Although not in itself sufficient for PD, this is certainly a necessary pre-requisite mental attitude; a stance of genuine curiosity about (and a conceptual uncoupling from) things. It turns out that we are already in trouble when we assert that there such things as “things”, but until now we have had little choice because the English language tends to be steadfastly material in its assumptions of the world. The world of difference, however, is notable for being immaterial.
So the second principle of Personal Development is an invitation to understand and then actively look for ‘difference’. This idea is perhaps the most elemental in Gregory Bateson’s relational view of the world and one that I have blogged about several times over the years. However, as a very brief resume, in a world of almost limitless potential bits of information which our senses detect, a difference is that bit of information that makes a difference. In other words it is an “elemental idea” whereby we become aware of the boundaries between one thing and another thing. In noting difference we must make some of sort comparison, but our comparison literally carries no weight, occupies no space, and is non-dimensional. A difference, in short, is a no-thing. Crucially, it is also not a property of any of the things we are comparing. Bateson went on to note that differences travel in recursive circuits of cause and effect in systems, and that they are transformed successively over time and are at the heart of what make living systems different, so to speak, from non-living ones.
But what does this have to do with PD and what does it mean in practice?
1. Without the relationship between ‘that which is’ and ‘that which is not’ it would be impossible to have any notion of “things as they are”, the first PD principle.
2. Meaning is achieved by the ever-present question “compared to what?” (a question that is almost always an implicit or unconscious one).
3. Every notion implies its opposite, its negation.
4. Development implies learning, learning implies change of one sort or another, and change implies some sort of novelty which would be impossible if the world were a closed system.

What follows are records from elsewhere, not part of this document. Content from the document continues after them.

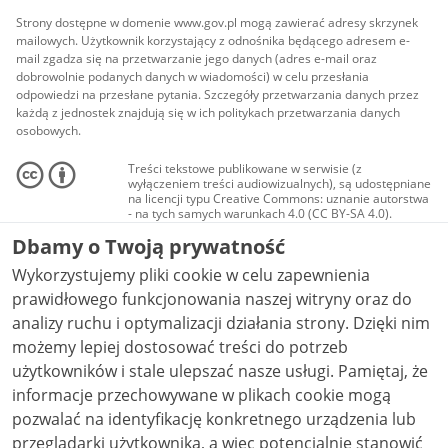
Strony dostępne w domenie www.gov.pl mogą zawierać adresy skrzynek
mailowych. Użytkownik korzystający z odnośnika będącego adresem e-
mail zgadza się na przetwarzanie jego danych (adres e-mail oraz
dobrowolnie podanych danych w wiadomości) w celu przesłania
odpowiedzi na przesłane pytania. Szczegóły przetwarzania danych przez
każdą z jednostek znajdują się w ich politykach przetwarzania danych
osobowych.
Treści tekstowe publikowane w serwisie (z
wyłączeniem treści audiowizualnych), są udostępniane
na licencji typu Creative Commons: uznanie autorstwa
- na tych samych warunkach 4.0 (CC BY-SA 4.0).
Materiały audiowizualne, w tym zdjęcia, materiały
Dbamy o Twoją prywatność
audio i wideo, są udostępniane na licencji typu
Creative Commons: uznanie autorstwa użycie
Wykorzystujemy pliki cookie w celu zapewnienia
niekomercyjne - bez utworów zależnych 4.0 (CC BY-
NC-ND 4.0), o ile nie jest to stwierdzone inaczej.
prawidłowego funkcjonowania naszej witryny oraz do
analizy ruchu i optymalizacji działania strony. Dzięki nim
możemy lepiej dostosować treści do potrzeb
użytkowników i stale ulepszać nasze usługi. Pamiętaj, że
informacje przechowywane w plikach cookie mogą
pozwalać na identyfikację konkretnego urządzenia lub
przeglądarki użytkownika, a więc potencjalnie stanowić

An example, perhaps. I recently found out that I have had a development paper accepted to a management conference in September. The paper’s purpose is just to stimulate discussion, in contribution to a given subject area (in this case ‘knowledge and learning’) and partly in order to give me some developmental feedback in peer review. The acceptance process involved some blind peer reviews, which I got to see. Two of the reviews were largely positive and quite supportive, but the third was a lot more critical. My first reaction was to accept the compliments and look for comforting support from their gentle suggestions for improvement. I dismissed the less complimentary review as being irrelevant, its author too far from my position to be of any use to me. On reflection it may be that the reviewer I didn’t agree with that will help me understand my own thinking for what it is as it exposes it to its antithesis. My job is first to note that this is the situation (acknowledge it) and note too how I feel about it, and then get curious about how such a different view clarifies my thinking. To to that, I’d need to understand that alternative argument.
In summary, in their daily working lives managers constantly (if unknowingly) make sense of what’s going on by embracing or ignoring the concept of difference and the world is an open system which operates according to an underlying pattern (or law?), regardless of our awareness of this being the case. Incidentally, because it is a property of the relationship between things and not of things themselves, the nature of “difference” is a very curious one to explore. In short, the difference between one thing and another is at a higher logical level than either of the things themselves. Bateson spent much of his life playing with the consequence of this, i.e. that ideas operate in a pattern, a hierarchy of logical levels which are immanent in social structures and systems.